Over the years Terrace Search and Rescue has developed expertise in diving, swift water rescue, ice rescue and difficult terrain rescue and recovery.
When called by the RCMP the group receives a task number making it part of the grouping of emergency services gathered for the job at hand.
“That’s when we come under the [official] umbrella,” noted Jephson.
That helps cover expenses and provides for insurance for team members and assistance for equipment replacement.
One of the recent examples was a small team of long rope experts within Terrace Search and Rescue called in by the RCMP to assist with the recovery of a pilot from a Tsayta Aviation Services Beaver float plane killed near Dease Lake when his aircraft flew into a mountain.
Four team members first flew from Terrace to Telegraph Creek where they were met by a helicopter and a RCMP officer and then flown to the crash site and then lowered down to recover the body and bring it back, said Jephson.

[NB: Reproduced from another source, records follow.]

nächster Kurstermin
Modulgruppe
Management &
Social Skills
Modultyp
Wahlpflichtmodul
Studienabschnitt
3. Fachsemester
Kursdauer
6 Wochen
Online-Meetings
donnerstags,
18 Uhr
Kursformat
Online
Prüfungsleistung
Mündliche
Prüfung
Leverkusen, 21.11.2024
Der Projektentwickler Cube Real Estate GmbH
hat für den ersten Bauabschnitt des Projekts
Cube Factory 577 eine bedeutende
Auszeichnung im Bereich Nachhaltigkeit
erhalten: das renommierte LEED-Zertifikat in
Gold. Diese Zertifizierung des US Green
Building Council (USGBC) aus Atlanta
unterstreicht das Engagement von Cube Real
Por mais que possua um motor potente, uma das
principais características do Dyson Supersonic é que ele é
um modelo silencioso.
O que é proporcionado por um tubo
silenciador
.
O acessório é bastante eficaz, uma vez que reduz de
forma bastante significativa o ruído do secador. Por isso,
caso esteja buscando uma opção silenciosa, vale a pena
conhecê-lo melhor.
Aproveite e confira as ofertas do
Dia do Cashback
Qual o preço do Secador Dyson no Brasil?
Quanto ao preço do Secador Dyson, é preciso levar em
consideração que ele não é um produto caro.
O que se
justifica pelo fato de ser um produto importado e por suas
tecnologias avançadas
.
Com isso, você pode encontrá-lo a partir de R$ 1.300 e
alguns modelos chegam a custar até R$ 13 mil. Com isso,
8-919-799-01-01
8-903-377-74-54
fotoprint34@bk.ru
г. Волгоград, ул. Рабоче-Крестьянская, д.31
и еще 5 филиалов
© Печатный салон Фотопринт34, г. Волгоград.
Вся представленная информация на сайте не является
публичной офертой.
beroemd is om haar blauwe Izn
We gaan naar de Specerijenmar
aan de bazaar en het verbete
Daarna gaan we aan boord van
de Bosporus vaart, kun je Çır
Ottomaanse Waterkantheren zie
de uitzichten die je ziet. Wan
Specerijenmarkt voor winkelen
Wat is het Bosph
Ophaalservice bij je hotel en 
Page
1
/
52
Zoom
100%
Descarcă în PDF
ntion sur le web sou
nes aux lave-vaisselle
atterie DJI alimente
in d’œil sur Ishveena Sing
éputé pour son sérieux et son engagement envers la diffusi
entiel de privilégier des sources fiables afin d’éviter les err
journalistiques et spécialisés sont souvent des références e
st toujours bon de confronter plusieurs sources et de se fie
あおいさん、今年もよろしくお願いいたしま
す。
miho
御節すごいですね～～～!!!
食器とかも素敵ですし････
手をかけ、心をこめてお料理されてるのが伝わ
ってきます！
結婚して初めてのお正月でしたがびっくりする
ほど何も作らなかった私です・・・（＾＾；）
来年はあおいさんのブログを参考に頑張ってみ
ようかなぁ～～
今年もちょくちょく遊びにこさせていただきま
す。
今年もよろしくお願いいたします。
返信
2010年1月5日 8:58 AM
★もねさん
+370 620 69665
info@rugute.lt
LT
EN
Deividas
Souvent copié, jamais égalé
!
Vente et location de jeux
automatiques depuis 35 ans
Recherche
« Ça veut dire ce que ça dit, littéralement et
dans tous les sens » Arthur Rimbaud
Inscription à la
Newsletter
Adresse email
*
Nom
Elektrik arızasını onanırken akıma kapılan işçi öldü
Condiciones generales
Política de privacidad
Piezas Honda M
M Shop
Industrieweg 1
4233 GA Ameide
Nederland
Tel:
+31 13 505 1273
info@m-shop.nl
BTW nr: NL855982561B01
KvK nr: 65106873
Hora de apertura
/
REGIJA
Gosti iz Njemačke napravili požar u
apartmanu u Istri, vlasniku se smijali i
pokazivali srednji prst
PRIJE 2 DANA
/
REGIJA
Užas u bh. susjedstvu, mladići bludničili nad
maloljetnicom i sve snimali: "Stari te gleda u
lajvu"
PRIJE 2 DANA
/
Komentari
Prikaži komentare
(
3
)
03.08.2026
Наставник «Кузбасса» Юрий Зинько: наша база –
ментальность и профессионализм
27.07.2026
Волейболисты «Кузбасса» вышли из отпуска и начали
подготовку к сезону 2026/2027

The drowning recovery south of Vanderhoof at Arthur Lake began for Terrace Search and Rescue with a 7 a.m. phone call July 31, the Sunday of the August long weekend.
“This was after we had been at the fireworks until 3 a.m.,” said Jephson of having a boat on the Skeena River as a safety precaution during the late night display.
In Vanderhoof, two men the evening before, not wearing lifejackets, somehow ended up out of their boat on Arthur Lake and in the water.
“One, a 26-year-old, was having difficulty and his partner would dive under him to hold him up,” said Jephson.
But when that partner turned to grab the boat which was circling the pair with engine still running, and then turned back, the other was gone.
“Can you help with sonar,” said Jephson of the call received from Vanderhoof.
That resulted in three team members making the long drive to Vanderhoof beginning at 9:20 a.m. that Sunday morning and then south to the lake where they set off in a locally-provided freighter canoe to begin a grid pattern search of Arthur Lake using a sophisticated sonar device.
Not finding anything despite searching late into the evening, the Terrace team returned home, arriving back in the very early morning of hours of Monday, Aug. 1, B.C. Day.
Another team then set out that afternoon and was on the water by 7 a.m. the following morning, Tuesday, Aug. 2.
“That just shows you the determination and the good people we have,” said Jephson of the journeys made by the two Terrace teams.
The second team searched all day Aug. 2 until night fell, stayed in the area, and resumed the morning of Aug. 3 by dropping the sonar into the water in the hopes of finding images of the missing angler.
A RCMP dive team found the angler later in the morning of Aug. 3.
“And that’s fine. We’re not there for the glory. The closure is when he’s with his family. That’s why we do this,” Jephson said.
The same principle is in play when the team takes part in searches that aren’t official ones.
Although the drop down sonar is effective by rotating 360 degrees in the water on a grid pattern to provide images for further examination, Terrace Search and Rescue now has its eye on a sonar tow fish variety.
It can be used in much deeper water than the current one and provides searchers with a wider search pattern using side scan technology.
Jephson describes it as a complement to a newly-purchased remote operating vehicle which can descend as deep as the towfish, 1,000 feet, and has a light and a camera and a gripper to retrieve objects.
“We could just cover more area,” he said. It costs upwards of $50,000, depending upon the model chosen, and Terrace Search and Rescue has begun raising money for its purchase.